England faces an ongoing underactivity crisis with more than half of this age group (55%) failing to meet recommended levels of daily physical activity.  These figures are marginally less stark for those who are white and / or affluent, pointing to key economic and ethnic inequalities that need addressing. More positively more children and young people are going for walks with 47% of girls now going for walks (up 7%) and 38% of boys (up 4%). Gym or fitness activities increased during the year with 25% of girls now engaged, up 8% (compared to 20% of boys, up 6%).

The charity Women in Sport is focused on the gender aspects of these statistics, and the full diversity of girls.  We are deeply concerned that so many fewer girls than boys say they enjoy sport and exercise (38% girls compared to 53% of boys), feel confident when they do it (26% of girls, 43% of boys) and find it easy (16% of girls, 24% boys).  This is a long term trend, but this year there has been a particular decline in enjoyment for girls in years 5-6 (down 10%). This is very worrying as girls need  to enter secondary school with as much positivity and resilience as they can muster.

Tanya Martin, Insight Manager at Women in Sport said “Girls are not born less confident than boys, they are perfectly able to develop physical literacy and to find sport easy, so I would ask why these trends continue. We are doing our girls a disservice from a young age with our expectations of girls very different to that of boys due to stubborn gender stereotypes that still permeate sport and limit girls’ enjoyment.” Women in Sport is currently undertaking some deep dive insights work with girls of primary school age and their families to find out more about what is happening.

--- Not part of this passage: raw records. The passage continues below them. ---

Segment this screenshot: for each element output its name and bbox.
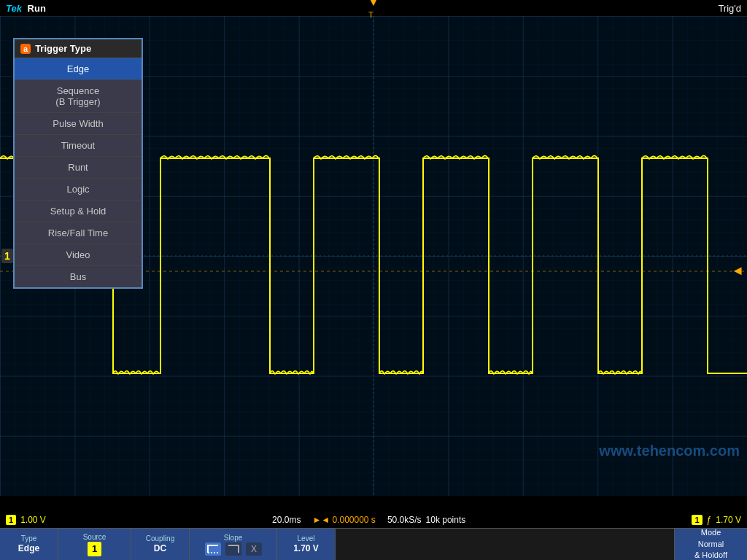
menu-title: Trigger Type	[35, 43, 91, 54]
bottom-toolbar: Type Edge Source 1 Coupling DC Slope	[0, 528, 747, 560]
time-ref-group: ►◄ 0.000000 s	[312, 515, 375, 525]
trigger-level-arrow: ◄	[731, 262, 744, 278]
trigger-position-marker: ▼T	[368, 0, 379, 20]
timebase-group: 20.0ms	[272, 515, 301, 525]
menu-item-edge[interactable]: Edge	[15, 58, 142, 80]
trig-ch-badge: 1	[692, 515, 702, 525]
menu-item-setup-hold[interactable]: Setup & Hold	[15, 201, 142, 222]
level-value: 1.70 V	[293, 543, 319, 555]
menu-item-rise-fall[interactable]: Rise/Fall Time	[15, 222, 142, 244]
menu-item-logic[interactable]: Logic	[15, 179, 142, 201]
level-button[interactable]: Level 1.70 V	[277, 529, 336, 560]
trig-level-group: 1 ƒ 1.70 V	[692, 515, 741, 525]
timebase-value: 20.0ms	[272, 515, 301, 525]
status-bar: 1 1.00 V 20.0ms ►◄ 0.000000 s 50.0kS/s 1…	[0, 512, 747, 528]
channel-badge: a	[20, 44, 31, 54]
brand-run: Tek Run	[6, 3, 46, 14]
source-label: Source	[83, 532, 107, 542]
sample-group: 50.0kS/s 10k points	[387, 515, 465, 525]
svg-text:X: X	[250, 544, 256, 554]
ch1-marker: 1	[1, 249, 13, 263]
coupling-value: DC	[154, 543, 166, 555]
points-value: 10k points	[426, 515, 466, 525]
type-button[interactable]: Type Edge	[0, 529, 58, 560]
either-edge-icon: X	[246, 542, 262, 556]
coupling-button[interactable]: Coupling DC	[131, 529, 190, 560]
brand-label: Tek	[6, 3, 22, 14]
source-button[interactable]: Source 1	[58, 529, 131, 560]
sample-rate: 50.0kS/s	[387, 515, 422, 525]
menu-item-runt[interactable]: Runt	[15, 157, 142, 179]
time-ref-value: ►◄ 0.000000 s	[312, 515, 375, 525]
voltage-value: 1.00 V	[20, 515, 46, 525]
menu-header: a Trigger Type	[15, 39, 142, 58]
type-label: Type	[21, 534, 37, 543]
menu-item-bus[interactable]: Bus	[15, 266, 142, 287]
slope-label: Slope	[224, 533, 243, 542]
ch1-badge: 1	[6, 515, 16, 525]
ch1-voltage-group: 1 1.00 V	[6, 515, 46, 525]
source-ch-badge: 1	[88, 542, 101, 557]
coupling-label: Coupling	[146, 534, 174, 543]
run-state: Run	[28, 3, 46, 14]
trig-state: Trig'd	[718, 3, 741, 14]
menu-item-video[interactable]: Video	[15, 244, 142, 266]
mode-button[interactable]: Mode Normal & Holdoff	[674, 529, 747, 560]
menu-item-sequence[interactable]: Sequence(B Trigger)	[15, 80, 142, 113]
slope-icons: X	[205, 542, 262, 556]
type-value: Edge	[18, 543, 39, 555]
trig-level-value: 1.70 V	[716, 515, 741, 525]
top-bar: Tek Run ▼T Trig'd	[0, 0, 747, 16]
level-label: Level	[298, 534, 315, 543]
falling-edge-icon	[225, 542, 241, 556]
menu-item-timeout[interactable]: Timeout	[15, 135, 142, 157]
rising-edge-icon	[205, 542, 221, 556]
trigger-type-menu: a Trigger Type Edge Sequence(B Trigger) …	[13, 38, 143, 289]
mode-label: Mode	[701, 527, 721, 538]
slope-button[interactable]: Slope X	[190, 529, 277, 560]
menu-item-pulse-width[interactable]: Pulse Width	[15, 113, 142, 135]
mode-value: Normal & Holdoff	[694, 539, 727, 560]
oscilloscope-screen: 1 ◄ a Trigger Type Edge Sequence(B Trigg…	[0, 16, 747, 496]
trig-symbol: ƒ	[707, 515, 712, 525]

Another real cause for concern is the wellbeing of our children and young people. This is worrying across the board but there is also a wellbeing gender gap, especially in the teenage years.  Girls’ happiness has decreased significantly in school years 7-11 whilst boys has not, and older teenage girls are almost twice as likely to feel lonely ‘often/always’ than boys (15% of girls, 8% of boys).  There is a gender gap in resilience as well which widens with age rising to 7% by years 9-11.  This is why it is so vital we continue to listen to and seek to understand girls of this age and innovate to meet their needs.  Sport can be life changing for teenage girls as it was for Jade.

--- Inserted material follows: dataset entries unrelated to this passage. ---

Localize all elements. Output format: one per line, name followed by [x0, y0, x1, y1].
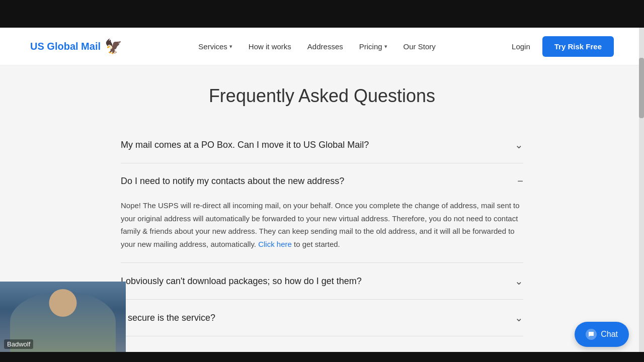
try-risk-free-button[interactable]: Try Risk Free	[542, 36, 614, 57]
chat-button[interactable]: Chat	[575, 322, 629, 347]
faq-question-4[interactable]: y secure is the service? ⌄	[121, 300, 523, 336]
faq-item-4: y secure is the service? ⌄	[121, 300, 523, 336]
faq-title: Frequently Asked Questions	[0, 85, 644, 107]
faq-question-2[interactable]: Do I need to notify my contacts about th…	[121, 163, 523, 199]
our-story-link[interactable]: Our Story	[404, 42, 436, 51]
faq-item-2: Do I need to notify my contacts about th…	[121, 163, 523, 263]
faq-question-text-1: My mail comes at a PO Box. Can I move it…	[121, 140, 369, 150]
nav-item-addresses[interactable]: Addresses	[307, 42, 343, 51]
faq-item-3: I obviously can't download packages; so …	[121, 263, 523, 300]
nav-item-how-it-works[interactable]: How it works	[249, 42, 291, 51]
logo-bird-icon: 🦅	[105, 38, 122, 55]
addresses-link[interactable]: Addresses	[307, 42, 343, 51]
scrollbar-thumb[interactable]	[639, 58, 644, 118]
login-link[interactable]: Login	[512, 42, 530, 51]
bottom-bar	[0, 352, 644, 362]
nav-item-pricing[interactable]: Pricing ▾	[359, 42, 387, 51]
services-link[interactable]: Services ▾	[198, 42, 232, 51]
logo-text: US Global Mail	[30, 41, 101, 52]
video-username: Badwolf	[4, 339, 33, 349]
nav-right: Login Try Risk Free	[512, 36, 614, 57]
screen-wrapper: US Global Mail 🦅 Services ▾ How it works…	[0, 0, 644, 362]
chat-label: Chat	[601, 330, 618, 339]
scrollbar[interactable]	[639, 28, 644, 362]
faq-answer-link-2[interactable]: Click here	[258, 240, 292, 248]
nav-links: Services ▾ How it works Addresses Pricin…	[198, 42, 435, 51]
top-bar	[0, 0, 644, 28]
faq-question-text-4: y secure is the service?	[121, 313, 215, 323]
faq-minus-icon-2: −	[517, 175, 523, 187]
faq-answer-suffix-2: to get started.	[292, 240, 340, 248]
pricing-chevron-icon: ▾	[384, 43, 387, 50]
faq-question-text-3: I obviously can't download packages; so …	[121, 276, 362, 287]
faq-chevron-down-icon-1: ⌄	[515, 139, 523, 151]
faq-answer-2: Nope! The USPS will re-direct all incomi…	[121, 199, 523, 262]
nav-item-services[interactable]: Services ▾	[198, 42, 232, 51]
faq-container: My mail comes at a PO Box. Can I move it…	[101, 127, 543, 362]
faq-chevron-down-icon-3: ⌄	[515, 275, 523, 287]
how-it-works-link[interactable]: How it works	[249, 42, 291, 51]
faq-item-1: My mail comes at a PO Box. Can I move it…	[121, 127, 523, 163]
services-chevron-icon: ▾	[229, 43, 232, 50]
faq-chevron-down-icon-4: ⌄	[515, 312, 523, 324]
pricing-link[interactable]: Pricing ▾	[359, 42, 387, 51]
video-overlay: Badwolf	[0, 282, 126, 352]
logo[interactable]: US Global Mail 🦅	[30, 38, 122, 55]
faq-question-1[interactable]: My mail comes at a PO Box. Can I move it…	[121, 127, 523, 163]
chat-icon	[586, 329, 597, 340]
faq-question-3[interactable]: I obviously can't download packages; so …	[121, 263, 523, 299]
faq-question-text-2: Do I need to notify my contacts about th…	[121, 176, 344, 187]
navbar: US Global Mail 🦅 Services ▾ How it works…	[0, 28, 644, 65]
nav-item-our-story[interactable]: Our Story	[404, 42, 436, 51]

Teamsport, probably the most beneficial for personal development across the board, remains primarily an activity of boys with a 17% gender gap. This gap has closed slightly from previous years but this was due to boys missing out on organised sport during the pandemic rather than girls taking up team sport unfortunately.

Women in Sport believes that sport can transform lives and that too many girls continue to be denied access to its joy, fulfilment and lifelong benefits.  This is rarely by design, but due to deeply rooted stereotyping, assumptions about preferences and abilities and lack of community and school provision.

Stephanie Hilborne, CEO at Women in Sport, said “This is a generation that has had their childhood and young lives disrupted by a global pandemic and one that will need to lead the world through a climate and ecological emergency.  More than any other before it, this generation needs and deserves joyful and rewarding life experiences that build resilience and skills in leadership and teamwork.  And if women are to be a major part of the solution to the challenges ahead, and they must be, girls must have equal access to sport and exercise as a major element of their young life.”

The charity Women in Sport is determined to continue to press for change in the system to enable that.